Energy & Environment

House panel to consider ‘modernizing’ Clean Air Act, environmental laws

A House committee next week will consider how to “modernize” environmental laws like the Clean Air Act, the panel announced Thursday. 

The House Energy and Commerce Committee’s environmental subpanel will meet on Feb. 16 to consider environmental laws and “challenges and opportunities for expanding infrastructure and promoting development and manufacturing,” the committee announced Thursday.

That means looking at the Clean Air Act, the Brownfields program for environmental cleanup and other laws, according to the announcement. 

{mosads}“In previous Congresses we’ve looked at ways that we can modernize and update certain laws to ensure more efficient, cost-effective environmental protections, while promoting innovation and more affordable goods and services,” Rep. John Shimkus (R-Ill.), the panel’s chairman, said in a statement. 

“Next week’s hearing will provide our members an opportunity to consider practical reforms to promote the expansion of domestic infrastructure and manufacturing.”
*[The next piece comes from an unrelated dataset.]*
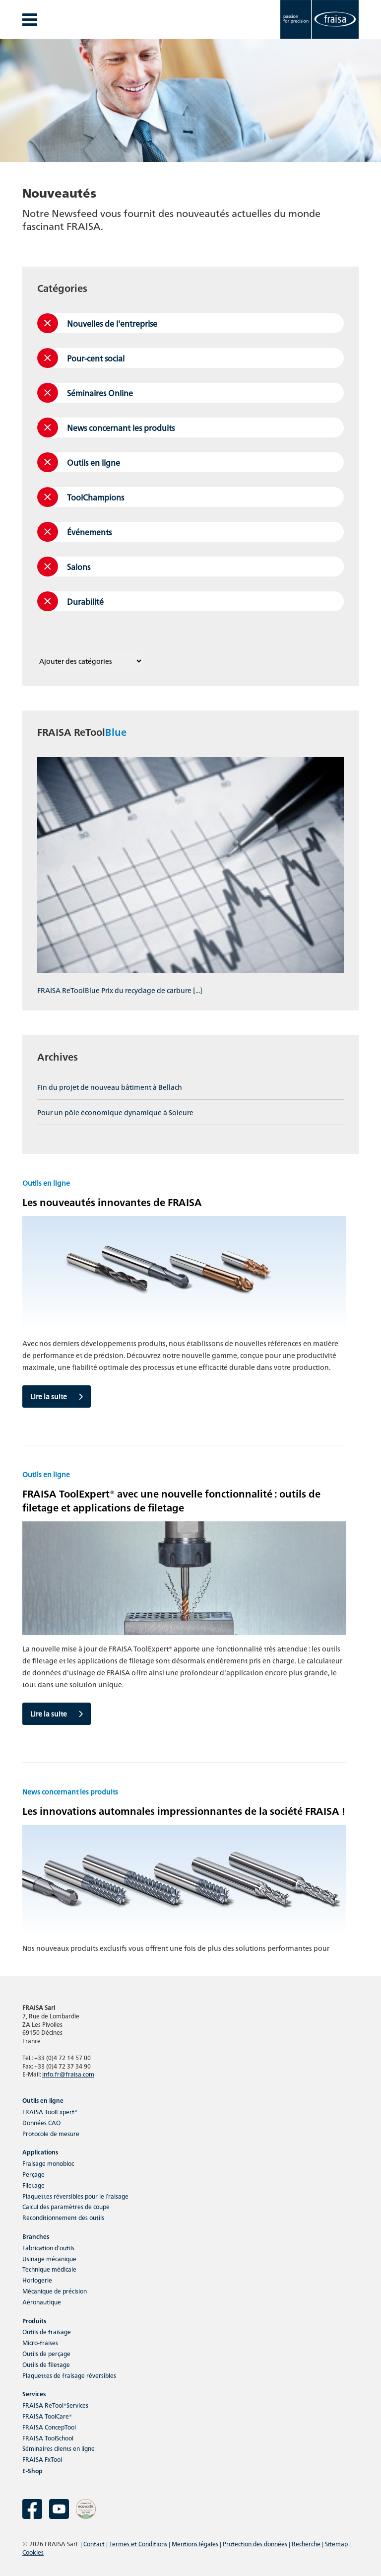  Describe the element at coordinates (34, 2393) in the screenshot. I see `Services` at that location.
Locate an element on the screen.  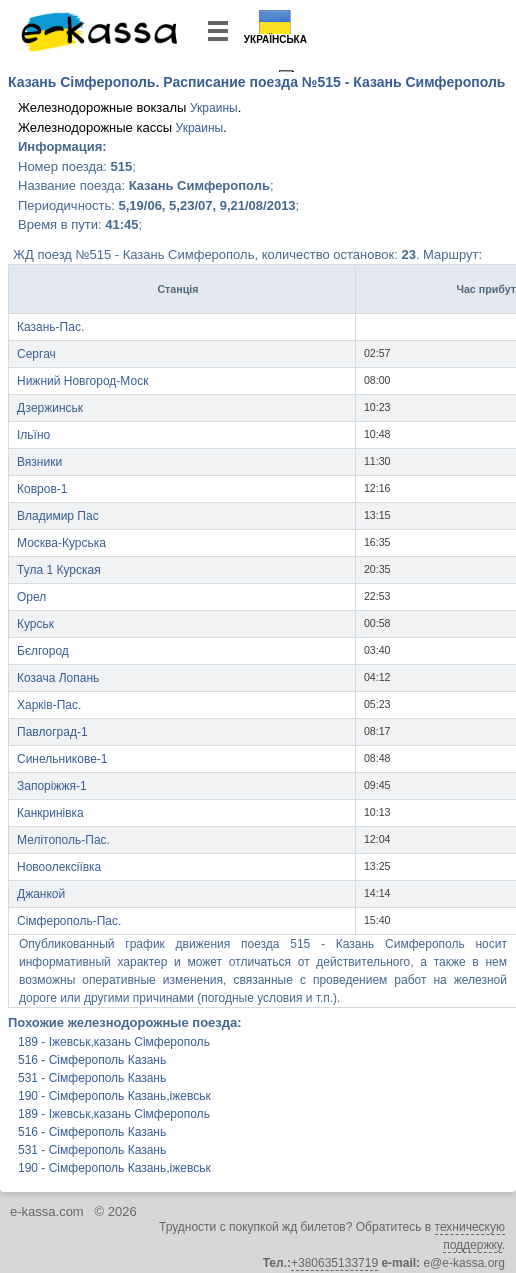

The hearing comes as the GOP mulls changes to environmental regulations under President Trump. 

Republicans and fossil fuel groups have criticized the Environmental Protection Agency (EPA) for its regulatory approach to clean air issues during the Obama administration, especially its landmark climate regulation, the Clean Power Plan. 

That rule looks to limit carbon emissions from power plants, and it hinges on Clean Air Act interpretations that opponents say are invalid. The plan is likely to die under Trump and his EPA nominee, Scott Pruitt, who sued against it as Oklahoma’s attorney general.

But next Thursday’s hearing — combined with Pruitt’s nomination and this week’s Science Committee hearing on EPA rulemaking — could signal a broader GOP push to reform environmental laws.